Learn through the super-clean Baeldung Pro experience:
>> Membership and Baeldung Pro.
No ads, dark-mode and 6 months free of IntelliJ Idea Ultimate to start with.
Last updated: August 21, 2025
In this tutorial, we’ll build a simple yet handy command-line database tool called simpledb from scratch, written in C on a Linux environment. Instead of building a complex relational system, we’ll use JSON files as a lightweight data store, allowing us to inspect and manipulate records directly with standard UNIX utilities.
We’ll walk through the high-level rationale, key design decisions, and a thorough testing approach.
The full source code, including the C implementation and a Bash script for in-depth testing, is available in our repository. We’ll see only relevant snippets here to keep the explanation clear and concise.
MySQL and other relational database engines are powerful solutions for large or highly structured applications, but their hardware requirements and complexity are typically prohibitive for very small or embedded projects.
In contrast, simpledb is extremely lightweight. On our Linux Mint 22 testing environment, its compiled binary occupies only 22KiB on disk, and its database operations consume about 1792KiB of RAM, as measured by /usr/bin/time -v. This negligible footprint makes simpledb suitable for embedded platforms, lightweight development environments, Bash scripting, cron jobs, and prototyping.
Each database table is a standard JSON file that we can parse, inspect, or modify using common command-line tools such as grep, join, sort, and jq. In this way, we follow the UNIX philosophy of “doing one thing well” by delegating more complex functionality – such as sophisticated filtering or joins – to external utilities, thereby keeping the simpledb codebase lean and easy to maintain.
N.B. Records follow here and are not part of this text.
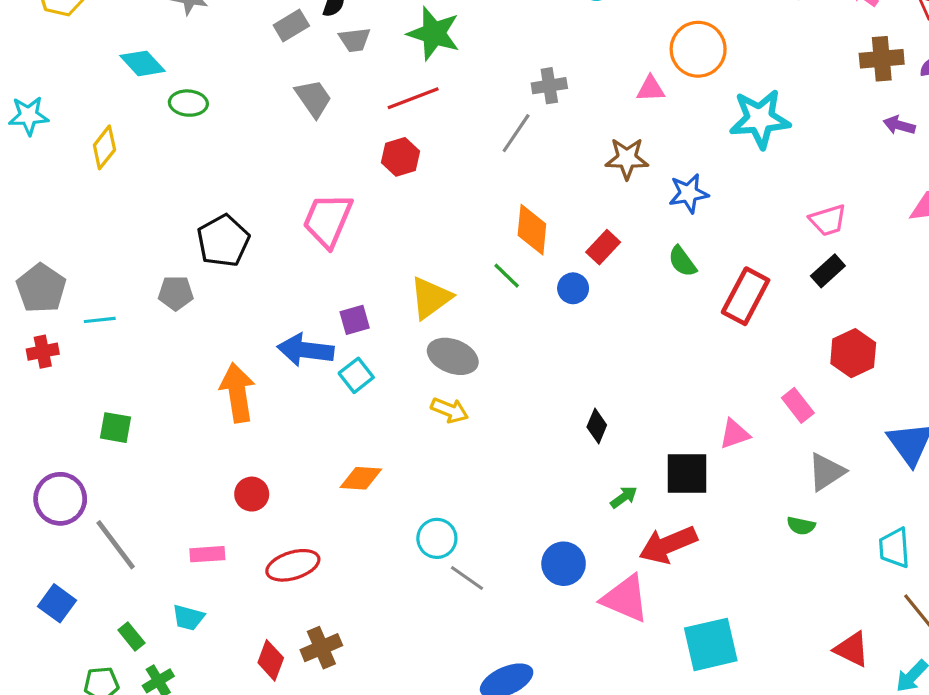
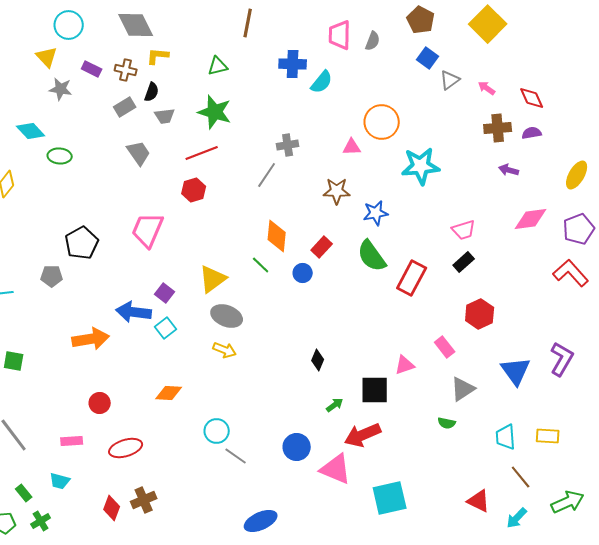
green semicircle: (682, 261) -> (372, 256), size x1.6
purple square: (355, 320) -> (165, 293), turned -36
orange arrow: (237, 393) -> (91, 339), turned 90

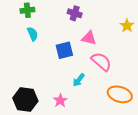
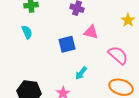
cyan semicircle: (33, 34) -> (27, 32), moved
pink semicircle: (101, 62) -> (118, 55), moved

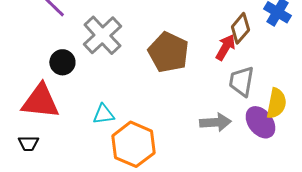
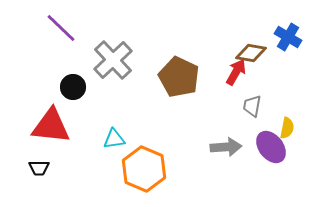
brown diamond: (240, 28) -> (251, 53), turned 60
gray trapezoid: (241, 81) -> (252, 106), size x0.7
yellow semicircle: (276, 103) -> (287, 128), size x0.7

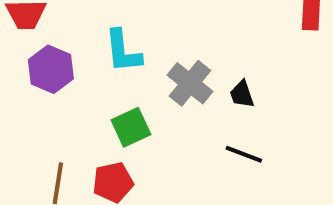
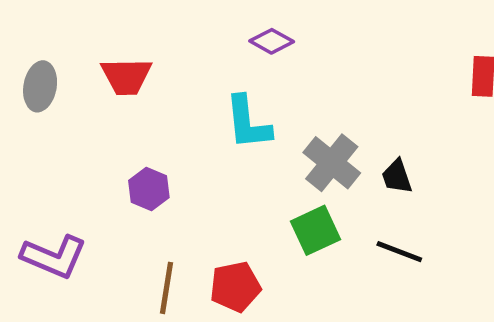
purple hexagon: (51, 69) -> (149, 189), moved, size x0.7
green square: (131, 127) -> (315, 230), moved

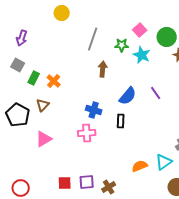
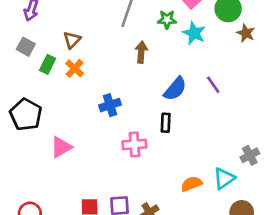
brown triangle: (43, 105) -> (72, 40), moved
blue cross: (94, 110) -> (110, 105), moved, turned -35
pink cross: (87, 133) -> (134, 144), moved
In addition, it’s quite easy to convert simpledb‘s data from JSON to CSV, which makes it possible to migrate data from simpledb to other databases. We’ll see some examples of CSV export in the final Bash script.
Let’s establish the core requirements and architectural principles that underlie the design of simpledb.
Our JSON-based design strikes a balance between simplicity and human readability. We also avoid the complexity of maintaining a proprietary or binary format, preferring full compatibility with version control systems and existing Linux utilities:
In keeping with a minimalist approach, simpledb doesn’t perform extensive data validation beyond what is strictly necessary. This keeps the codebase lean and promotes faster development.
Whenever we invoke simpledb without valid parameters, or explicitly ask for the parameter syntax with –help, it displays the following instructions:
$ ./simpledb --help
Usage:
./simpledb --db-path <PATH> COMMAND [ARGS...]
Commands:
list <table>
get <table> field=value
save <table> field1=value1 [field2=value2 ...]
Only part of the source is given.